§ Records for this task

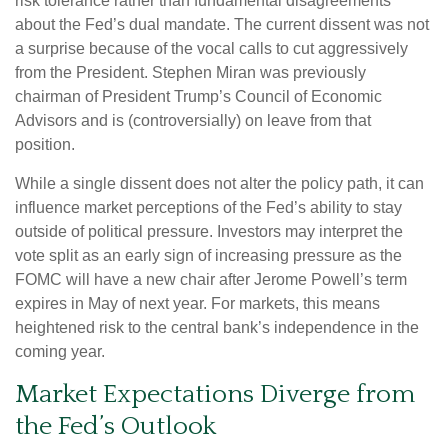
risk tolerance rather than fundamental disagreements
about the Fed’s dual mandate. The current dissent was not
a surprise because of the vocal calls to cut aggressively
from the President. Stephen Miran was previously
chairman of President Trump’s Council of Economic
Advisors and is (controversially) on leave from that
position.
While a single dissent does not alter the policy path, it can
influence market perceptions of the Fed’s ability to stay
outside of political pressure. Investors may interpret the
vote split as an early sign of increasing pressure as the
FOMC will have a new chair after Jerome Powell’s term
expires in May of next year. For markets, this means
heightened risk to the central bank’s independence in the
coming year.
Market Expectations Diverge from
the Fed’s Outlook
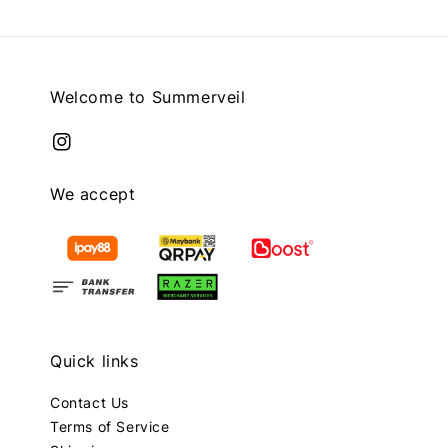
Welcome to Summerveil
We accept
Quick links
Contact Us
Terms of Service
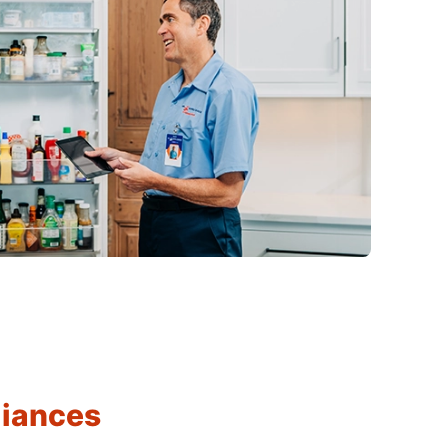
liances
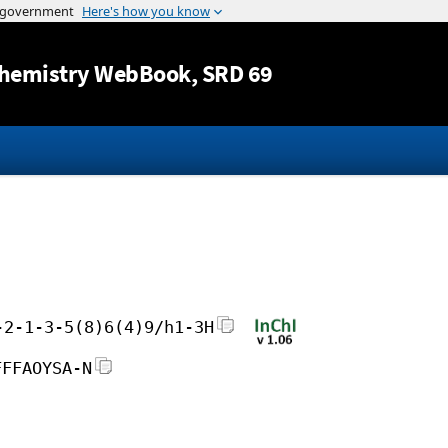
Jump to content
hemistry WebBook
, SRD 69
-2-1-3-5(8)6(4)9/h1-3H
FFFAOYSA-N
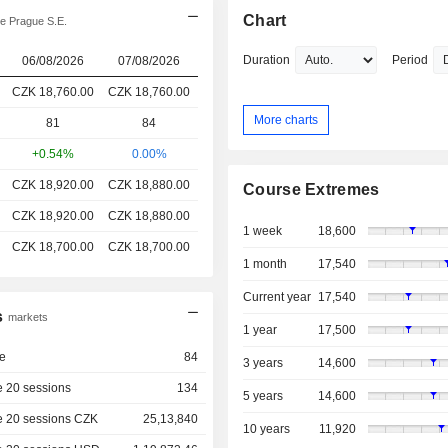
Chart
e Prague S.E.
Duration
Period
06/08/2026
07/08/2026
CZK 18,760.00
CZK 18,760.00
More charts
81
84
+0.54%
0.00%
CZK 18,920.00
CZK 18,880.00
Course Extremes
CZK 18,920.00
CZK 18,880.00
1 week
18,600
CZK 18,700.00
CZK 18,700.00
1 month
17,540
Current year
17,540
s
markets
1 year
17,500
e
84
3 years
14,600
 20 sessions
134
5 years
14,600
e 20 sessions CZK
25,13,840
10 years
11,920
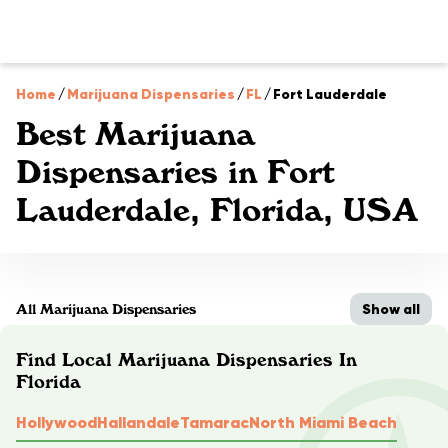
Home
/
Marijuana Dispensaries
/
FL
/
Fort Lauderdale
Best Marijuana
Dispensaries in Fort
Lauderdale, Florida, USA
Show all
All Marijuana Dispensaries
Find Local Marijuana Dispensaries In
Florida
Hollywood
Hallandale
Tamarac
North Miami Beach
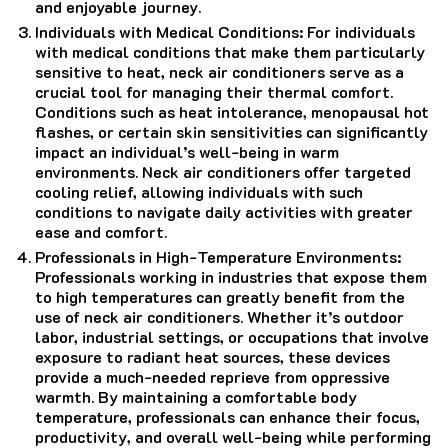
and enjoyable journey.
Individuals with Medical Conditions: For individuals
with medical conditions that make them particularly
sensitive to heat, neck air conditioners serve as a
crucial tool for managing their thermal comfort.
Conditions such as heat intolerance, menopausal hot
flashes, or certain skin sensitivities can significantly
impact an individual’s well-being in warm
environments. Neck air conditioners offer targeted
cooling relief, allowing individuals with such
conditions to navigate daily activities with greater
ease and comfort.
Professionals in High-Temperature Environments:
Professionals working in industries that expose them
to high temperatures can greatly benefit from the
use of neck air conditioners. Whether it’s outdoor
labor, industrial settings, or occupations that involve
exposure to radiant heat sources, these devices
provide a much-needed reprieve from oppressive
warmth. By maintaining a comfortable body
temperature, professionals can enhance their focus,
productivity, and overall well-being while performing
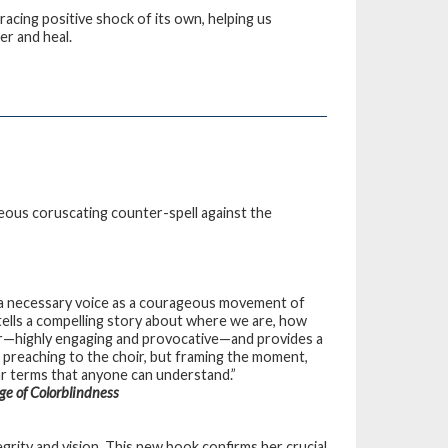
racing positive shock of its own, helping us
er and heal.
eous coruscating counter-spell against the
s, a necessary voice as a courageous movement of
ells a compelling story about where we are, how
r—highly engaging and provocative—and provides a
 preaching to the choir, but framing the moment,
ear terms that anyone can understand.”
ge of Colorblindness
egrity and vision. This new book confirms her crucial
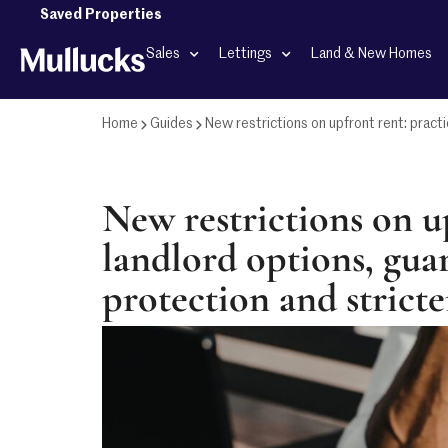
Saved Properties
Sales
Lettings
Land & New Homes
Home
Guides
New restrictions on upfront rent: practi
New restrictions on up
landlord options, gua
protection and stricte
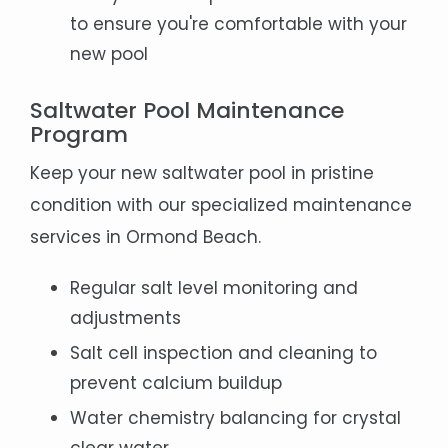
to ensure you're comfortable with your
new pool
Saltwater Pool Maintenance
Program
Keep your new saltwater pool in pristine
condition with our specialized maintenance
services in Ormond Beach.
Regular salt level monitoring and
adjustments
Salt cell inspection and cleaning to
prevent calcium buildup
Water chemistry balancing for crystal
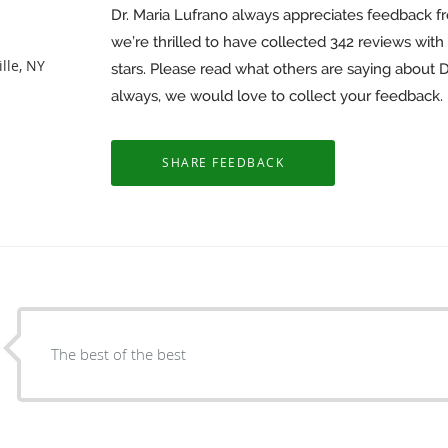
Dr. Maria Lufrano always appreciates feedback fr
we’re thrilled to have collected
342
reviews with 
lle, NY
stars. Please read what others are saying about 
always, we would love to collect your feedback.
The best of the best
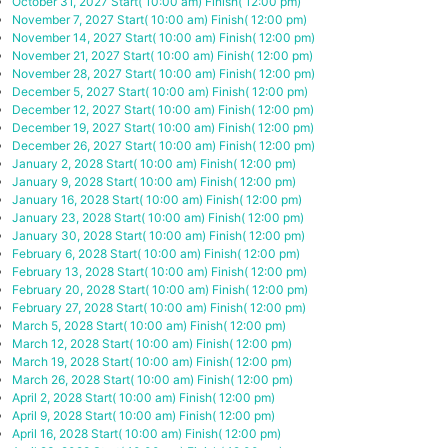
October 31, 2027
Start( 10:00 am)
Finish( 12:00 pm)
November 7, 2027
Start( 10:00 am)
Finish( 12:00 pm)
November 14, 2027
Start( 10:00 am)
Finish( 12:00 pm)
November 21, 2027
Start( 10:00 am)
Finish( 12:00 pm)
November 28, 2027
Start( 10:00 am)
Finish( 12:00 pm)
December 5, 2027
Start( 10:00 am)
Finish( 12:00 pm)
December 12, 2027
Start( 10:00 am)
Finish( 12:00 pm)
December 19, 2027
Start( 10:00 am)
Finish( 12:00 pm)
December 26, 2027
Start( 10:00 am)
Finish( 12:00 pm)
January 2, 2028
Start( 10:00 am)
Finish( 12:00 pm)
January 9, 2028
Start( 10:00 am)
Finish( 12:00 pm)
January 16, 2028
Start( 10:00 am)
Finish( 12:00 pm)
January 23, 2028
Start( 10:00 am)
Finish( 12:00 pm)
January 30, 2028
Start( 10:00 am)
Finish( 12:00 pm)
February 6, 2028
Start( 10:00 am)
Finish( 12:00 pm)
February 13, 2028
Start( 10:00 am)
Finish( 12:00 pm)
February 20, 2028
Start( 10:00 am)
Finish( 12:00 pm)
February 27, 2028
Start( 10:00 am)
Finish( 12:00 pm)
March 5, 2028
Start( 10:00 am)
Finish( 12:00 pm)
March 12, 2028
Start( 10:00 am)
Finish( 12:00 pm)
March 19, 2028
Start( 10:00 am)
Finish( 12:00 pm)
March 26, 2028
Start( 10:00 am)
Finish( 12:00 pm)
April 2, 2028
Start( 10:00 am)
Finish( 12:00 pm)
April 9, 2028
Start( 10:00 am)
Finish( 12:00 pm)
April 16, 2028
Start( 10:00 am)
Finish( 12:00 pm)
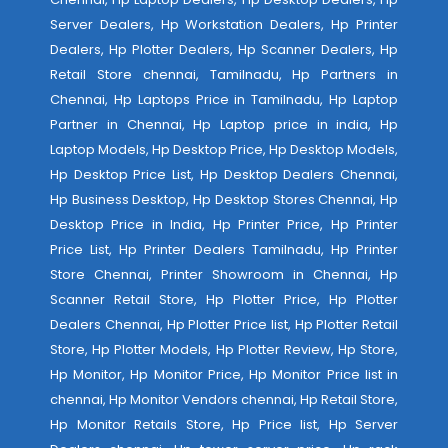
Server Dealers, Hp Workstation Dealers, Hp Printer
Dealers, Hp Plotter Dealers, Hp Scanner Dealers, Hp
Retail Store chennai, Tamilnadu, Hp Partners in
Chennai, Hp Laptops Price in Tamilnadu, Hp Laptop
Partner in Chennai, Hp Laptop price in india, Hp
Laptop Models, Hp Desktop Price, Hp Desktop Models,
Hp Desktop Price List, Hp Desktop Dealers Chennai,
Hp Business Desktop, Hp Desktop Stores Chennai, Hp
Desktop Price in India, Hp Printer Price, Hp Printer
Price List, Hp Printer Dealers Tamilnadu, Hp Printer
Store Chennai, Printer Showroom in Chennai, Hp
Scanner Retail Store, Hp Plotter Price, Hp Plotter
Dealers Chennai, Hp Plotter Price list, Hp Plotter Retail
Store, Hp Plotter Models, Hp Plotter Review, Hp Store,
Hp Monitor, Hp Monitor Price, Hp Monitor Price list in
chennai, Hp Monitor Vendors chennai, Hp Retail Store,
Hp Monitor Retails Store, Hp Price list, Hp Server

§ Your task
Once the line containing "flashes, or certain" has been located, transcribe exactly and only every line from the first line of the entries through it, excluding pictures.

§ Result of this task
risk tolerance rather than fundamental disagreements
about the Fed’s dual mandate. The current dissent was not
a surprise because of the vocal calls to cut aggressively
from the President. Stephen Miran was previously
chairman of President Trump’s Council of Economic
Advisors and is (controversially) on leave from that
position.
While a single dissent does not alter the policy path, it can
influence market perceptions of the Fed’s ability to stay
outside of political pressure. Investors may interpret the
vote split as an early sign of increasing pressure as the
FOMC will have a new chair after Jerome Powell’s term
expires in May of next year. For markets, this means
heightened risk to the central bank’s independence in the
coming year.
Market Expectations Diverge from
the Fed’s Outlook
Welcome to Summerveil
We accept
Quick links
Contact Us
Terms of Service
liances
Jump to content
hemistry WebBook
, SRD 69
-2-1-3-5(8)6(4)9/h1-3H
FFFAOYSA-N
Chart
e Prague S.E.
Duration
Period
06/08/2026
07/08/2026
CZK 18,760.00
CZK 18,760.00
More charts
81
84
+0.54%
0.00%
CZK 18,920.00
CZK 18,880.00
Course Extremes
CZK 18,920.00
CZK 18,880.00
1 week
18,600
CZK 18,700.00
CZK 18,700.00
1 month
17,540
Current year
17,540
s
markets
1 year
17,500
e
84
3 years
14,600
 20 sessions
134
5 years
14,600
e 20 sessions CZK
25,13,840
10 years
11,920
Home
/
Marijuana Dispensaries
/
FL
/
Fort Lauderdale
Best Marijuana
Dispensaries in Fort
Lauderdale, Florida, USA
Show all
All Marijuana Dispensaries
Find Local Marijuana Dispensaries In
Florida
Hollywood
Hallandale
Tamarac
North Miami Beach
and enjoyable journey.
Individuals with Medical Conditions: For individuals
with medical conditions that make them particularly
sensitive to heat, neck air conditioners serve as a
crucial tool for managing their thermal comfort.
Conditions such as heat intolerance, menopausal hot
flashes, or certain skin sensitivities can significantly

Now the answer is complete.